While these aging individuals no longer face the horrors of the almshouse, the development of the modern-day industry reflects its historical roots. In establishing monthly annuities for the old and disqualifying all residents of public institutions, the creators of Social Security took direct aim at the despised poorhouse. In their initial policies, New Dealers were anxious to sever the connection between old age and pauperism. In barring all residents of public institutions from receiving pensions, however, they clearly underestimated the proportion of elderly persons who required residential support. As a result, they did not initially provide for public asylums or regulate the quality of private care. Although recent legislation has attempted to control nursing homes, and federal funds such as Medicaid contribute to their assistance, the problems that face long-term care for older adults are clearly tied to their historical development. In shutting the almshouse door, policymakers gave birth to the modern nursing-home industry.

CAROLE HABER

BIBLIOGRAPHY

ATCHLEY, R. C. Social Forces and Aging. Belmont, Calif., 1994.

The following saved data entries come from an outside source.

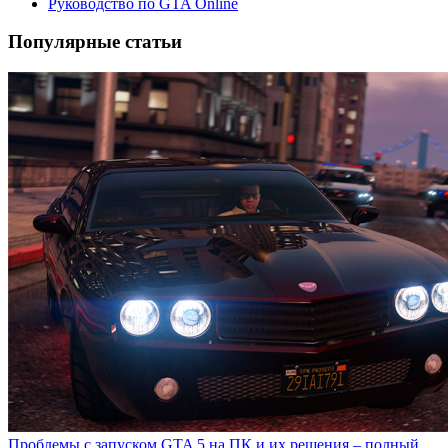
Руководство по GTA Online
Популярные статьи
Проблемы с запуском GTA 5 на ПК и их решения – полный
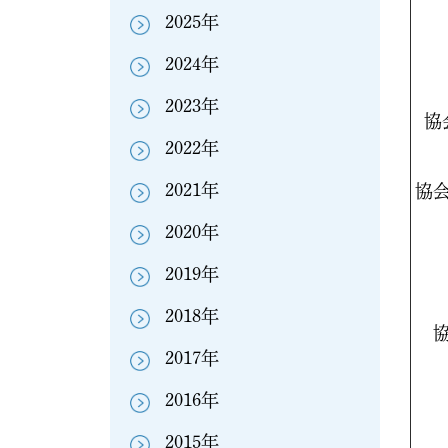
2025年
2024年
2023年
協
2022年
2021年
協
2020年
2019年
2018年
2017年
2016年
2015年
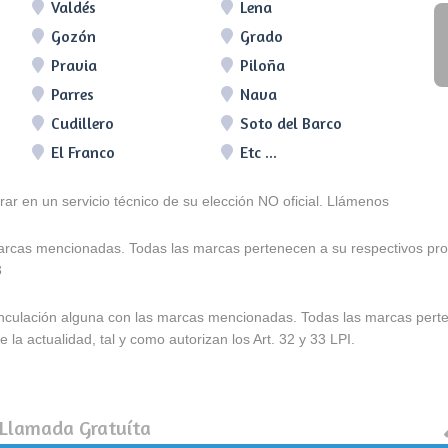
Valdés
Lena
Gozón
Grado
Pravia
Piloña
Parres
Nava
Cudillero
Soto del Barco
El Franco
Etc ...
arar en un servicio técnico de su elección NO oficial. Llámenos
marcas mencionadas. Todas las marcas pertenecen a su respectivos prop
3
e vinculación alguna con las marcas mencionadas. Todas las marcas pert
 la actualidad, tal y como autorizan los Art. 32 y 33 LPI.
 Llamada Gratuíta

BUTLER, R. N. Why Survive: Being Old in America. New York: Harper and Row, 1975.

EPSTEIN, A. The Challenge of the Aged. New York: Alfred A. Knopf, 1929.

HABER, C., and GRATTON, B. Old Age and the Search for Security. New York: Cambridge University Press, 1994.

Massachusetts Commission. Report of the Commission on Old Age Pensions, Annuities, and Insurance. New York: Arno Press, 1976. Report originally published in 1910.

MOSS, F. E., and HALAMANDARIS, V. J. Too Old, Too Sick, Too Bad: Nursing Homes in America. Germantown, Md.: Aspen, 1977.

Pennsylvania Commission. Report of the Pennsylvania Commission on Old Age Pensions. Harrisburg, Pa.: J.L.L. Kuhn, 1919.

THOMAS, T. Nursing Homes and Public Policy. Ithaca, N.Y.: Cornell University Press, 1969.

United States Social Security Board. Economic Security in Old Age. Washington, D.C.: Government Printing Office, 1934.